Heading north from Victoria, my first stop was Merridale Estate Cidery, which features the largest rack and cloth press in Canada. I took a little tour of the grounds, then returned to the tasting room where I was eager to sip some cider. With more time, I’m told Merridale is a perfect place for lunch—perhaps in a picnic-like setting outside.
After a brief stop at Damali Lavender Farm and B&B, where I perused a cookbook of recipes featuring lavender, my drive took me to the water, meaning arrival at Cowichan Bay.
There’s easy strolling along Cowichan Bay Road, and my itinerary included stops at True Grain Bread & Mill (an old-world bakehouse producing organic breads) and Hilary’s Cheese and Deli (carrying a variety of local and not-so-local cheeses) for the makings of a light lunch.

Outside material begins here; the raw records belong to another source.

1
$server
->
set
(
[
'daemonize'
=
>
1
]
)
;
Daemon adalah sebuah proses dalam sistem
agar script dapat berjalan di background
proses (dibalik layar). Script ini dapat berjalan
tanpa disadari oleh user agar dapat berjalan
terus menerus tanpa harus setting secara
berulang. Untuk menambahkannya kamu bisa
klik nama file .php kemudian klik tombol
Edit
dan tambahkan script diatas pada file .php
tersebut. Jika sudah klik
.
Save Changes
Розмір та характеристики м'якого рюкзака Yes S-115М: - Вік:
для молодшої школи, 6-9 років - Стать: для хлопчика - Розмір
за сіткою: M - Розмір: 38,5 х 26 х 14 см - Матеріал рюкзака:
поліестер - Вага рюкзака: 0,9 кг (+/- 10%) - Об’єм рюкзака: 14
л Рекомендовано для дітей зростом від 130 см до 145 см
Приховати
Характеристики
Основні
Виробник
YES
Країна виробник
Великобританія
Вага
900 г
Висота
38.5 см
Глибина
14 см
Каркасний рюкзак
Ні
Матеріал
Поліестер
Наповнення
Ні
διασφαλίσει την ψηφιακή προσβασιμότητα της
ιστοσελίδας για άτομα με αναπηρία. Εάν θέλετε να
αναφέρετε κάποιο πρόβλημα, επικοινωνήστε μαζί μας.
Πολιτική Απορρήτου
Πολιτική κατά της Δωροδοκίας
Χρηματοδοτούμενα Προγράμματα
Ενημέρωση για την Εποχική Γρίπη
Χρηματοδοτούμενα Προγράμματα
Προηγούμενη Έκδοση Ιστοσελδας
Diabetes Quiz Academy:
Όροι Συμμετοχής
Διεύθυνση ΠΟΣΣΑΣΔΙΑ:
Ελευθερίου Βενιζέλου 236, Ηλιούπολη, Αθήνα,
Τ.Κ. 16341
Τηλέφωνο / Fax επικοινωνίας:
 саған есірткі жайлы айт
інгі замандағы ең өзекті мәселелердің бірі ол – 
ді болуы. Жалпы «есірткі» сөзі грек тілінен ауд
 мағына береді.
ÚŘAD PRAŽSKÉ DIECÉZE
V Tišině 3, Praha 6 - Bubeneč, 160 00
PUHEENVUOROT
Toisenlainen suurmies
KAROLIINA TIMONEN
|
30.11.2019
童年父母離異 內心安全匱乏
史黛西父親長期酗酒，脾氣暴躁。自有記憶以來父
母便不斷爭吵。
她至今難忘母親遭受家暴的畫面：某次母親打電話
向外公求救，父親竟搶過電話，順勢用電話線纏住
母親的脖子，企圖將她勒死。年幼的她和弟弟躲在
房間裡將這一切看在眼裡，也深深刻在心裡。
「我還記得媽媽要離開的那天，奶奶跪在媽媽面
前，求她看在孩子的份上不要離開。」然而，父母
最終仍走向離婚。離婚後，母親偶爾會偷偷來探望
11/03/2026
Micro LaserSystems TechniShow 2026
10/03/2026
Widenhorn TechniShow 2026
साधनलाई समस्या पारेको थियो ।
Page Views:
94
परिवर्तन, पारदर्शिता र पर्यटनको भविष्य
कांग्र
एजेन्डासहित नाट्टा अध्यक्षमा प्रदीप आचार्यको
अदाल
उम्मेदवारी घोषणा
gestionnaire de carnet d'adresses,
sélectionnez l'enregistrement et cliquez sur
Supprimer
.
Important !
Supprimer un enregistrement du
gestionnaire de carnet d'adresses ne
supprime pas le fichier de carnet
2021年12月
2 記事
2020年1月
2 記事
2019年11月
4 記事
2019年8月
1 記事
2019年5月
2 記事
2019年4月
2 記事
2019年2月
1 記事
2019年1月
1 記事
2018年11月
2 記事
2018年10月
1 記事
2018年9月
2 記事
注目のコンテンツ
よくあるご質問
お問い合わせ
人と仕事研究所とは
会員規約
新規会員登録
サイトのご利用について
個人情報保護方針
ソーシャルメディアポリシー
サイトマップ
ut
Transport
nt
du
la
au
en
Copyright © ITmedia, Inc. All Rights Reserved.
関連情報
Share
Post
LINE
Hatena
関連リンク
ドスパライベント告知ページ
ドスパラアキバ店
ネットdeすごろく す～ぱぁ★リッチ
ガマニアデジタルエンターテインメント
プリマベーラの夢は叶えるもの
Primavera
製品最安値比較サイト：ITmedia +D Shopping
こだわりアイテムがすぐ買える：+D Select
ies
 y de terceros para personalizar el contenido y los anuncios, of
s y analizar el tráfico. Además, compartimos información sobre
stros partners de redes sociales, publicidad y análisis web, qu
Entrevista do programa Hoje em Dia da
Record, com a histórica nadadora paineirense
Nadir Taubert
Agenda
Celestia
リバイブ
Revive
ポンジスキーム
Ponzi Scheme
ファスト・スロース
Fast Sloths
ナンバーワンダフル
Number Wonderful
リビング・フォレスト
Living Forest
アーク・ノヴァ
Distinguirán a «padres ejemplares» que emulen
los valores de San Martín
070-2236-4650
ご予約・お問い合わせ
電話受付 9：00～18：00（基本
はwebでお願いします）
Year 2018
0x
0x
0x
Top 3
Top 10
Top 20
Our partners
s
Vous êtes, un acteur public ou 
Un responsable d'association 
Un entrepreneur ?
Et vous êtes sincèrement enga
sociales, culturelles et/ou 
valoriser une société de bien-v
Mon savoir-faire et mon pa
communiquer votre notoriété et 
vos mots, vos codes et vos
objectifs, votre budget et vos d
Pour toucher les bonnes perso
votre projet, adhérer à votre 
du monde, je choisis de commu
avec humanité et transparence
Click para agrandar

But my favorite food find was Udder Guy’s Ice Cream, which was named “Best Ice Cream on the West Coast” by the Lonely Planet Guide for Canada. The place was packed, and I was pleased to know that as the children (and children-at-heart, like me) ate their handcrafted ice cream, they were enjoying fresh, often local ingredients. Dare I say this ice cream was udderly delicious?
As the afternoon came to a close, I had time for one last stop. While there are many wineries in the region, I needed to visit Venturi Schulze Vineyards, producers of the balsamic vinegar I so covet. All of the wines are grown, produced, and bottled on the premises without use of any pesticides or herbicides. While the tasting room is modest, the product speaks volumes. I loved the wines, but found myself really licking the balsamic—pure and delicious.
Most surprising to me was the verjus—pure, unfermented grape juice that is pressed from unripe or semi-ripe fruit. From the Venturi Schulze website, verjus has been “used since the Middle Ages as an alternative to lemon or lime [and] is enjoying renewed popularity as a versatile, vibrant condiment.” While it can be used in salad dressings, sauces, and more, I enjoyed a sampling of terrific sorbet made with this magical liquid.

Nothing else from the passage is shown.